→ ACTIVITY: You are asked to write out the entries exactly as they are given.

→ RECORD EXCERPTS:
────────────────
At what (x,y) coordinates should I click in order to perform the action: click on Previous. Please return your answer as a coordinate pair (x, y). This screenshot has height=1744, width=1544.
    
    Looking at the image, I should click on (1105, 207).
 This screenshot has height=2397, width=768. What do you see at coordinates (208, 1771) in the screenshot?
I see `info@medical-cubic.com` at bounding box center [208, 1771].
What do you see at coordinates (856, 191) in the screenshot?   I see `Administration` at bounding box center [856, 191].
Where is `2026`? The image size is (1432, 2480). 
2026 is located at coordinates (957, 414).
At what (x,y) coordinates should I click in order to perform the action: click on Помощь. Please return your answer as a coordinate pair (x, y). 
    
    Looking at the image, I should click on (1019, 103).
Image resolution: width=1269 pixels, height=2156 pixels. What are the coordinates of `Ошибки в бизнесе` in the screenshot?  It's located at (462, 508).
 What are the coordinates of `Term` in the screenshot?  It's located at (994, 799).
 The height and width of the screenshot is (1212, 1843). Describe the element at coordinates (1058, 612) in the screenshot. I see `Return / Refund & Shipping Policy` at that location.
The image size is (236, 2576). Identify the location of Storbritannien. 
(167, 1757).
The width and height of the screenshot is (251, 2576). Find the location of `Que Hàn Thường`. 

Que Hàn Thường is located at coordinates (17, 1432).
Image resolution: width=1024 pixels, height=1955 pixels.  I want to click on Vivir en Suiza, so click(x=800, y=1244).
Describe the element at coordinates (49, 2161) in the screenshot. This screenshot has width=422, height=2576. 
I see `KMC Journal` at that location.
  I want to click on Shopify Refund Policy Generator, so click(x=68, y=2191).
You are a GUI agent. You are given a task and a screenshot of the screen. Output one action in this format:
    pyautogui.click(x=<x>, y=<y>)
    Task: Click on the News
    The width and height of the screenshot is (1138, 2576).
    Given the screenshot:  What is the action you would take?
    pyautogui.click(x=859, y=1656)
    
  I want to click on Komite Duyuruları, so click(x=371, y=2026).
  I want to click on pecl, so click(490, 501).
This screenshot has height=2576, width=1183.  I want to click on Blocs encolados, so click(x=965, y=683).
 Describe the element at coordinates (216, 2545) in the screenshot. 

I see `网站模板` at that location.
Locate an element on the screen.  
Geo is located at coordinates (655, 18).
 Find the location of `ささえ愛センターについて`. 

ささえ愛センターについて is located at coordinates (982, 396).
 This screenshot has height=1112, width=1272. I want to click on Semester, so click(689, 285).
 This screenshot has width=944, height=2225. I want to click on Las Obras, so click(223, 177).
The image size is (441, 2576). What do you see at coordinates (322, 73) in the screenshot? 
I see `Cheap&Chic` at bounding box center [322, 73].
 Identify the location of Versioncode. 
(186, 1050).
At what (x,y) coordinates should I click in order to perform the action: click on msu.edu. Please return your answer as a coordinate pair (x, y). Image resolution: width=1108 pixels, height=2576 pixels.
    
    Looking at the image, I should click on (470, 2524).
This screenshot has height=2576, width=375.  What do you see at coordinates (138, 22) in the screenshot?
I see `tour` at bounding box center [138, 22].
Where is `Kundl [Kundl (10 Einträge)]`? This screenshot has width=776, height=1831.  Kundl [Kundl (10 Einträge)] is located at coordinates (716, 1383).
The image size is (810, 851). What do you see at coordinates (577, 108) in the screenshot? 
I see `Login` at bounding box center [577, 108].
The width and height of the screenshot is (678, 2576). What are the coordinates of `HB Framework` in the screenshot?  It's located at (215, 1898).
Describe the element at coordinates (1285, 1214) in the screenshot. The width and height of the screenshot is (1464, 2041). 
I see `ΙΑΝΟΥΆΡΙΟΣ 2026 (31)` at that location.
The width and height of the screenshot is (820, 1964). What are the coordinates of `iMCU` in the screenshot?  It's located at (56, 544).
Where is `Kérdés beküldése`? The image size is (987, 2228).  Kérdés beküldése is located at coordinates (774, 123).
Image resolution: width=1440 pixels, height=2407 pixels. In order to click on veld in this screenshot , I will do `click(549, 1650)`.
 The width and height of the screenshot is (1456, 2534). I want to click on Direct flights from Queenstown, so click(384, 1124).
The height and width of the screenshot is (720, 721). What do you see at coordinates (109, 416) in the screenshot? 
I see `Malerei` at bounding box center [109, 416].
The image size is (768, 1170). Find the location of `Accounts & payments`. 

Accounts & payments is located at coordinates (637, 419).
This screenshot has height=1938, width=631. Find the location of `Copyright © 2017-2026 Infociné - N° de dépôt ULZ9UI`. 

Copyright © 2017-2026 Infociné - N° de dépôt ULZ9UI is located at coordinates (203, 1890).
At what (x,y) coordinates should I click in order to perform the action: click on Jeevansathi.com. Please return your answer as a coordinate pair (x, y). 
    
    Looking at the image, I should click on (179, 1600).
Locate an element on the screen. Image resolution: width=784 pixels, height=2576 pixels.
────────────────
→ EXERCISE SOLUTION:
At what (x,y) coordinates should I click in order to perform the action: click on Previous. Please return your answer as a coordinate pair (x, y). This screenshot has height=1744, width=1544.
    
    Looking at the image, I should click on (1105, 207).
 This screenshot has height=2397, width=768. What do you see at coordinates (208, 1771) in the screenshot?
I see `info@medical-cubic.com` at bounding box center [208, 1771].
What do you see at coordinates (856, 191) in the screenshot?   I see `Administration` at bounding box center [856, 191].
Where is `2026`? The image size is (1432, 2480). 
2026 is located at coordinates (957, 414).
At what (x,y) coordinates should I click in order to perform the action: click on Помощь. Please return your answer as a coordinate pair (x, y). 
    
    Looking at the image, I should click on (1019, 103).
Image resolution: width=1269 pixels, height=2156 pixels. What are the coordinates of `Ошибки в бизнесе` in the screenshot?  It's located at (462, 508).
 What are the coordinates of `Term` in the screenshot?  It's located at (994, 799).
 The height and width of the screenshot is (1212, 1843). Describe the element at coordinates (1058, 612) in the screenshot. I see `Return / Refund & Shipping Policy` at that location.
The image size is (236, 2576). Identify the location of Storbritannien. 
(167, 1757).
The width and height of the screenshot is (251, 2576). Find the location of `Que Hàn Thường`. 

Que Hàn Thường is located at coordinates (17, 1432).
Image resolution: width=1024 pixels, height=1955 pixels.  I want to click on Vivir en Suiza, so click(x=800, y=1244).
Describe the element at coordinates (49, 2161) in the screenshot. This screenshot has width=422, height=2576. 
I see `KMC Journal` at that location.
  I want to click on Shopify Refund Policy Generator, so click(x=68, y=2191).
You are a GUI agent. You are given a task and a screenshot of the screen. Output one action in this format:
    pyautogui.click(x=<x>, y=<y>)
    Task: Click on the News
    The width and height of the screenshot is (1138, 2576).
    Given the screenshot:  What is the action you would take?
    pyautogui.click(x=859, y=1656)
    
  I want to click on Komite Duyuruları, so click(x=371, y=2026).
  I want to click on pecl, so click(490, 501).
This screenshot has height=2576, width=1183.  I want to click on Blocs encolados, so click(x=965, y=683).
 Describe the element at coordinates (216, 2545) in the screenshot. 

I see `网站模板` at that location.
Locate an element on the screen.  
Geo is located at coordinates (655, 18).
 Find the location of `ささえ愛センターについて`. 

ささえ愛センターについて is located at coordinates (982, 396).
 This screenshot has height=1112, width=1272. I want to click on Semester, so click(689, 285).
 This screenshot has width=944, height=2225. I want to click on Las Obras, so click(223, 177).
The image size is (441, 2576). What do you see at coordinates (322, 73) in the screenshot? 
I see `Cheap&Chic` at bounding box center [322, 73].
 Identify the location of Versioncode. 
(186, 1050).
At what (x,y) coordinates should I click in order to perform the action: click on msu.edu. Please return your answer as a coordinate pair (x, y). Image resolution: width=1108 pixels, height=2576 pixels.
    
    Looking at the image, I should click on (470, 2524).
This screenshot has height=2576, width=375.  What do you see at coordinates (138, 22) in the screenshot?
I see `tour` at bounding box center [138, 22].
Where is `Kundl [Kundl (10 Einträge)]`? This screenshot has width=776, height=1831.  Kundl [Kundl (10 Einträge)] is located at coordinates (716, 1383).
The image size is (810, 851). What do you see at coordinates (577, 108) in the screenshot? 
I see `Login` at bounding box center [577, 108].
The width and height of the screenshot is (678, 2576). What are the coordinates of `HB Framework` in the screenshot?  It's located at (215, 1898).
Describe the element at coordinates (1285, 1214) in the screenshot. The width and height of the screenshot is (1464, 2041). 
I see `ΙΑΝΟΥΆΡΙΟΣ 2026 (31)` at that location.
The width and height of the screenshot is (820, 1964). What are the coordinates of `iMCU` in the screenshot?  It's located at (56, 544).
Where is `Kérdés beküldése`? The image size is (987, 2228).  Kérdés beküldése is located at coordinates (774, 123).
Image resolution: width=1440 pixels, height=2407 pixels. In order to click on veld in this screenshot , I will do `click(549, 1650)`.
 The width and height of the screenshot is (1456, 2534). I want to click on Direct flights from Queenstown, so click(384, 1124).
The height and width of the screenshot is (720, 721). What do you see at coordinates (109, 416) in the screenshot? 
I see `Malerei` at bounding box center [109, 416].
The image size is (768, 1170). Find the location of `Accounts & payments`. 

Accounts & payments is located at coordinates (637, 419).
This screenshot has height=1938, width=631. Find the location of `Copyright © 2017-2026 Infociné - N° de dépôt ULZ9UI`. 

Copyright © 2017-2026 Infociné - N° de dépôt ULZ9UI is located at coordinates (203, 1890).
At what (x,y) coordinates should I click in order to perform the action: click on Jeevansathi.com. Please return your answer as a coordinate pair (x, y). 
    
    Looking at the image, I should click on (179, 1600).
Locate an element on the screen. Image resolution: width=784 pixels, height=2576 pixels.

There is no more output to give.